For his part, Eaton “directed” CBP to “liquidate […] entries without regard to the IEEPA duties” and told the government that “any liquidated entries for which liquidation is not final shall be reliquidated without regard to those duties.”

The Trump administration has responded that it “is not able to comply” with the order because it faces “an unprecedented volume of refunds” — “330,000 importers have made a total of over 53 million entries in which they have deposited or paid duties” — and its “existing administrative procedures and technology are not well suited to a task of this scale[.]”

Worse yet, the manual version of that task would span 4.4 million “man hours” and bury the agency’s staff, the administration said.

“Once the review of an entry is complete and any manual duty calculations completed, it takes an [Import Specialist] IS or [Entry Specialist] ES approximately 5 minutes to process an individual refund, including amending, liquidating and certifying the refund for each entry. The refund processing for the 53,173,939 entries with IEEPA duties will require 4,431,161 man hours for CBP to complete,” the filing said. “It is not feasible for CBP to divert all IS and ES personnel to processing IEEPA duty refunds on a full-time basis with no time off.”

Claiming it would “severely” disrupt the agency and hamper “vital national security functions” to have to operate on Eaton’s schedule, CBP complained it “has never been ordered to, nor has it attempted to, process a volume of refunds anywhere near the volume of total entries and Entry Summary lines on which IEEPA duties have been deposited.”

The good news, according to Lord, is that he thinks a “new” functionality in CBP’s systems could be “ready for use in 45 days” in a “process will require minimal submission from importers” and that the combined “automated controls” will end with electronic refunds from the U.S. Treasury.

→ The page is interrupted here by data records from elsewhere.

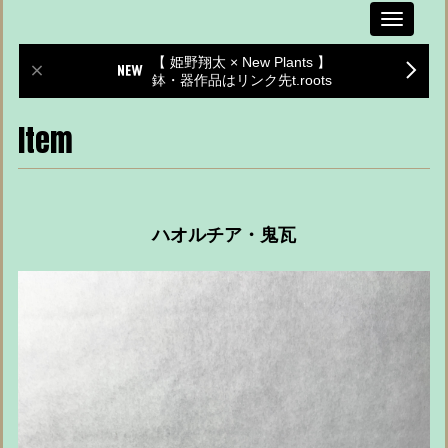
Toggle
navigati
【 姫野翔太 × New Plants 】
鉢・器作品はリンク先t.roots
Item
ハオルチア・鬼瓦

“CBP is confident that it can develop and implement new ACE functionality that will streamline and consolidate refunds and interest payments on an importer basis, rather than issuing 53,173,939 separate entry- specific refunds with multiple payments going to the same importer,” the declaration said.

Later Friday, the judge said that he heard the administration’s issues and “suspended” his order “to the extent that it directs immediate compliance,” perhaps staving off an appeal.